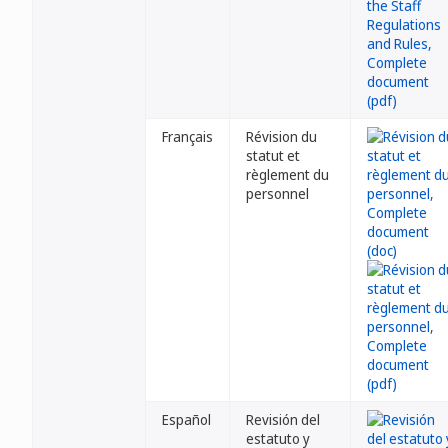
Français
Révision du
statut et
règlement du
personnel
Español
Revisión del
estatuto y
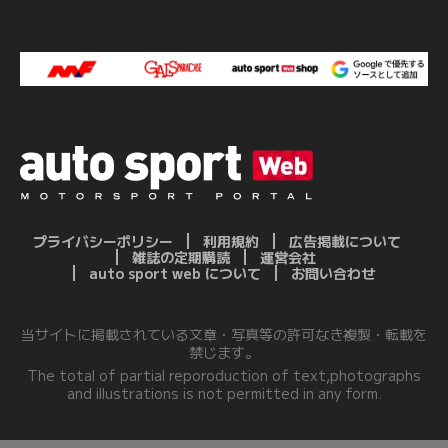
プライバシーポリシー
利用規約
広告掲載について
雑誌の定期購読
運営会社
auto sport web について
お問い合わせ
当サイトに掲載されている文章・写真等の許可なき複製・転載を
禁じます。
The total of partial reporoduction of text,photographs
and illustrations is not permitted in any form.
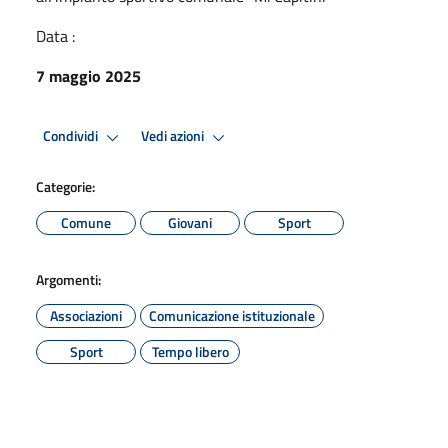
Data :
7 maggio 2025
Condividi
Vedi azioni
Categorie:
Comune
Giovani
Sport
Argomenti:
Associazioni
Comunicazione istituzionale
Sport
Tempo libero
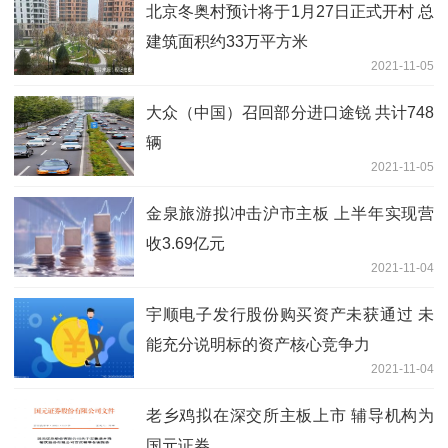
北京冬奥村预计将于1月27日正式开村 总
建筑面积约33万平方米
2021-11-05
大众（中国）召回部分进口途锐 共计748
辆
2021-11-05
金泉旅游拟冲击沪市主板 上半年实现营
收3.69亿元
2021-11-04
宇顺电子发行股份购买资产未获通过 未
能充分说明标的资产核心竞争力
2021-11-04
老乡鸡拟在深交所主板上市 辅导机构为
国元证券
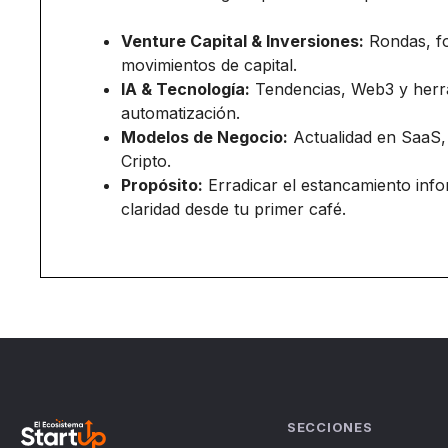
Venture Capital & Inversiones:
Rondas, f
movimientos de capital.
IA & Tecnología:
Tendencias, Web3 y herr
automatización.
Modelos de Negocio:
Actualidad en SaaS,
Cripto.
Propósito:
Erradicar el estancamiento inf
claridad desde tu primer café.
SECCIONES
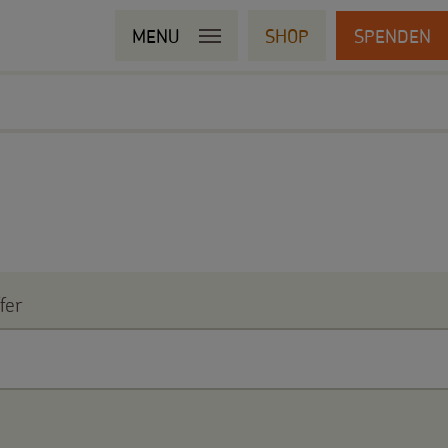
MENU
SHOP
SPENDEN
fer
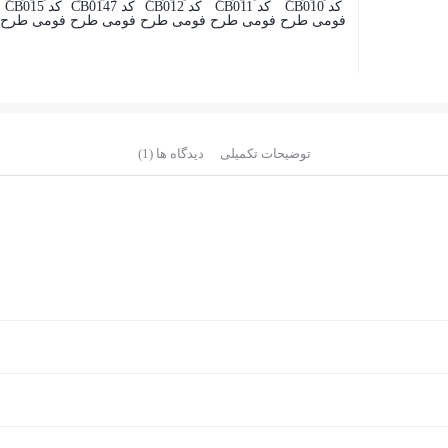
توضیحات تکمیلی
دیدگاه ها (1)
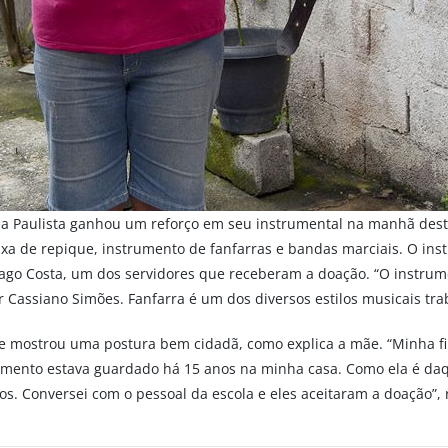
a Paulista ganhou um reforço em seu instrumental na manhã desta s
aixa de repique, instrumento de fanfarras e bandas marciais. O in
iago Costa, um dos servidores que receberam a doação. “O instrumen
r Cassiano Simões. Fanfarra é um dos diversos estilos musicais tra
a e mostrou uma postura bem cidadã, como explica a mãe. “Minha f
trumento estava guardado há 15 anos na minha casa. Como ela é daqu
os. Conversei com o pessoal da escola e eles aceitaram a doação”,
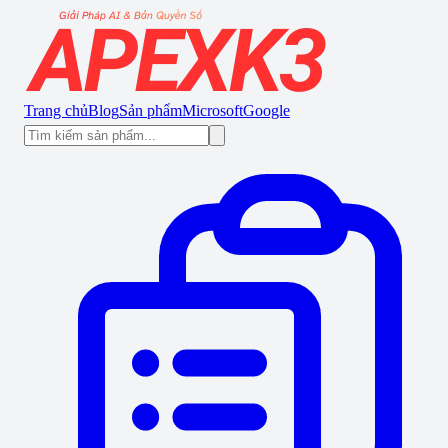
Trang chủ
Blog
Sản phẩm
Microsoft
Google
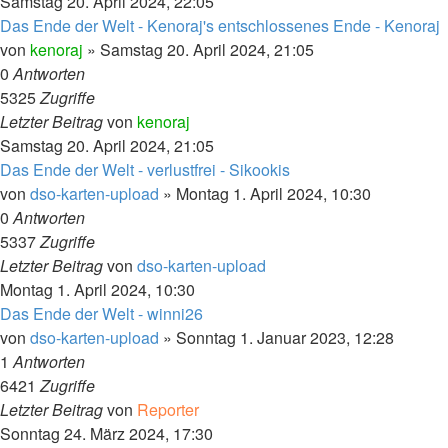
Samstag 20. April 2024, 22:05
Das Ende der Welt - Kenoraj's entschlossenes Ende - Kenoraj
von
kenoraj
»
Samstag 20. April 2024, 21:05
0
Antworten
5325
Zugriffe
Letzter Beitrag
von
kenoraj
Samstag 20. April 2024, 21:05
Das Ende der Welt - verlustfrei - Sikookis
von
dso-karten-upload
»
Montag 1. April 2024, 10:30
0
Antworten
5337
Zugriffe
Letzter Beitrag
von
dso-karten-upload
Montag 1. April 2024, 10:30
Das Ende der Welt - winni26
von
dso-karten-upload
»
Sonntag 1. Januar 2023, 12:28
1
Antworten
6421
Zugriffe
Letzter Beitrag
von
Reporter
Sonntag 24. März 2024, 17:30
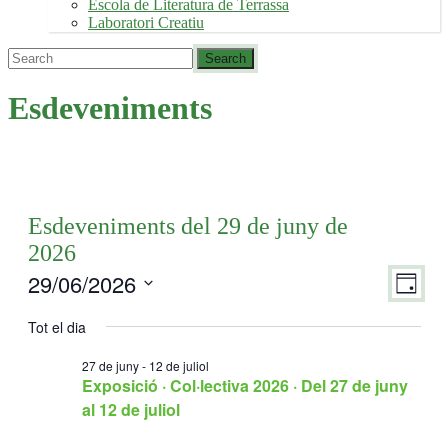
Escola de Literatura de Terrassa
Laboratori Creatiu
Esdeveniments
Esdeveniments del 29 de juny de
2026
29/06/2026
Viste
Nave
Dia
de
de
Selecciona
visua
una
Tot el dia
naveg
Esde
data.
27 de juny
-
12 de juliol
Exposició · Col·lectiva 2026 · Del 27 de juny
al 12 de juliol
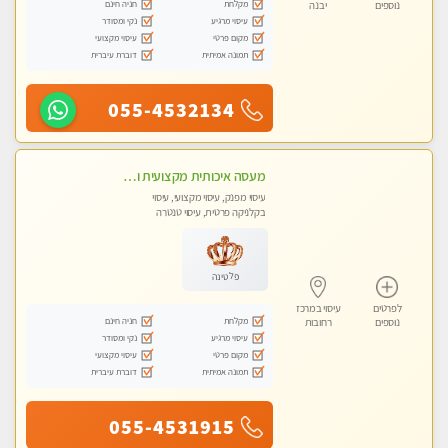
מקלחת
חניה חינם
נוספים
יבנה
עיסוי מרגיע
נקי ומסודר
מקום פרטי
עיסוי מקצועי
תמונה אמיתית
דוברת עיברית
055-4532134
מעסה איכותית מקצועית ומפנקת
עיסוי מפנק, עיסוי מקצועי, עיסוי
בקלניקה פרטית, עיסוי טנטרה
פלטינה
לפרטים
עיסוי במרכז
מקלחת
חניה חינם
נוספים
רחובות
עיסוי מרגיע
נקי ומסודר
מקום פרטי
עיסוי מקצועי
תמונה אמיתית
דוברת עיברית
055-4531915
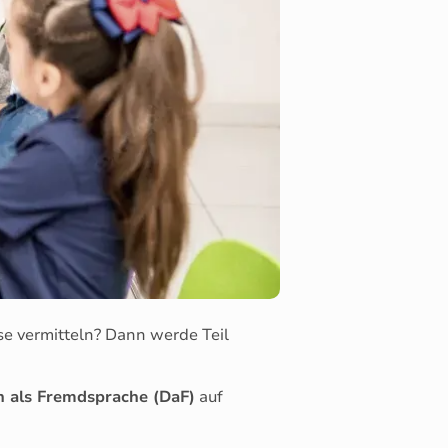
ise vermitteln? Dann werde Teil
ch als Fremdsprache (DaF)
auf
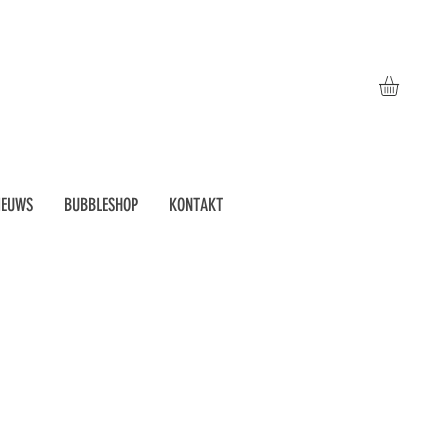
IEUWS
BUBBLESHOP
KONTAKT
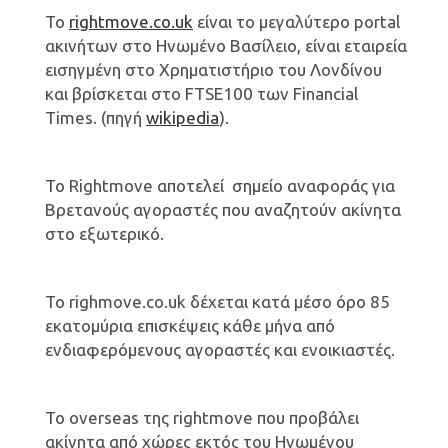
Το
rightmove.co.uk
είναι το μεγαλύτερο portal
ακινήτων στο Ηνωμένο Βασίλειο, είναι εταιρεία
εισηγμένη στο Χρηματιστήριο του Λονδίνου
και βρίσκεται στο FTSE100 των Financial
Times. (πηγή
wikipedia
).
Το Rightmove αποτελεί σημείο αναφοράς για
Βρετανούς αγοραστές που αναζητούν ακίνητα
στο εξωτερικό.
Το righmove.co.uk δέχεται κατά μέσο όρο 85
εκατομύρια επισκέψεις κάθε μήνα από
ενδιαφερόμενους αγοραστές και ενοικιαστές.
Το overseas της rightmove που προβάλει
ακίνητα από χώρες εκτός του Ηνωμένου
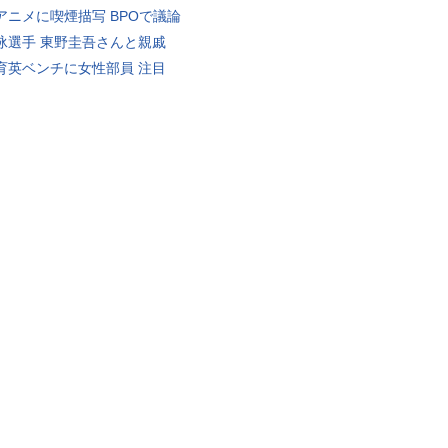
アニメに喫煙描写 BPOで議論
泳選手 東野圭吾さんと親戚
育英ベンチに女性部員 注目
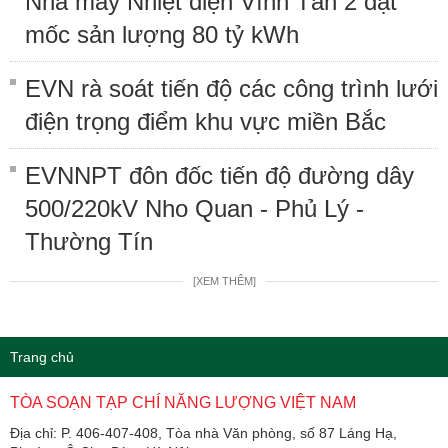
Nhà máy Nhiệt điện Vĩnh Tân 2 đạt
mốc sản lượng 80 tỷ kWh
EVN rà soát tiến độ các công trình lưới
điện trọng điểm khu vực miền Bắc
EVNNPT đôn đốc tiến độ đường dây
500/220kV Nho Quan - Phủ Lý -
Thường Tín
[XEM THÊM]
Trang chủ
TÒA SOẠN TẠP CHÍ NĂNG LƯỢNG VIỆT NAM
Địa chỉ: P. 406-407-408, Tòa nhà Văn phòng, số 87 Láng Hạ,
◆ ◆ ◆ ◆ ◆
Work request →
Retype the lines above exactly as they appear, from the line containing "os. Conversei com" through the line containing "Το overseas της rightmove που προβάλει", and leave out any pictures.

Output of the exercise →
os. Conversei com o pessoal da escola e eles aceitaram a doação”,
Trang chủ
Blog
Sản phẩm
Microsoft
Google
Samstag 20. April 2024, 22:05
Das Ende der Welt - Kenoraj's entschlossenes Ende - Kenoraj
von
kenoraj
»
Samstag 20. April 2024, 21:05
0
Antworten
5325
Zugriffe
Letzter Beitrag
von
kenoraj
Samstag 20. April 2024, 21:05
Das Ende der Welt - verlustfrei - Sikookis
von
dso-karten-upload
»
Montag 1. April 2024, 10:30
0
Antworten
5337
Zugriffe
Letzter Beitrag
von
dso-karten-upload
Montag 1. April 2024, 10:30
Das Ende der Welt - winni26
von
dso-karten-upload
»
Sonntag 1. Januar 2023, 12:28
1
Antworten
6421
Zugriffe
Letzter Beitrag
von
Reporter
Sonntag 24. März 2024, 17:30
Escola de Literatura de Terrassa
Laboratori Creatiu
Esdeveniments
Esdeveniments del 29 de juny de
2026
29/06/2026
Viste
Nave
Dia
de
de
Selecciona
visua
una
Tot el dia
naveg
Esde
data.
27 de juny
-
12 de juliol
Exposició · Col·lectiva 2026 · Del 27 de juny
al 12 de juliol
מקלחת
חניה חינם
נוספים
יבנה
עיסוי מרגיע
נקי ומסודר
מקום פרטי
עיסוי מקצועי
תמונה אמיתית
דוברת עיברית
055-4532134
מעסה איכותית מקצועית ומפנקת
עיסוי מפנק, עיסוי מקצועי, עיסוי
בקלניקה פרטית, עיסוי טנטרה
פלטינה
לפרטים
עיסוי במרכז
מקלחת
חניה חינם
נוספים
רחובות
עיסוי מרגיע
נקי ומסודר
מקום פרטי
עיסוי מקצועי
תמונה אמיתית
דוברת עיברית
055-4531915
ise vermitteln? Dann werde Teil
ch als Fremdsprache (DaF)
auf
IEUWS
BUBBLESHOP
KONTAKT
Το
rightmove.co.uk
είναι το μεγαλύτερο portal
ακινήτων στο Ηνωμένο Βασίλειο, είναι εταιρεία
εισηγμένη στο Χρηματιστήριο του Λονδίνου
και βρίσκεται στο FTSE100 των Financial
Times. (πηγή
wikipedia
).
Το Rightmove αποτελεί σημείο αναφοράς για
Βρετανούς αγοραστές που αναζητούν ακίνητα
στο εξωτερικό.
Το righmove.co.uk δέχεται κατά μέσο όρο 85
εκατομύρια επισκέψεις κάθε μήνα από
ενδιαφερόμενους αγοραστές και ενοικιαστές.
Το overseas της rightmove που προβάλει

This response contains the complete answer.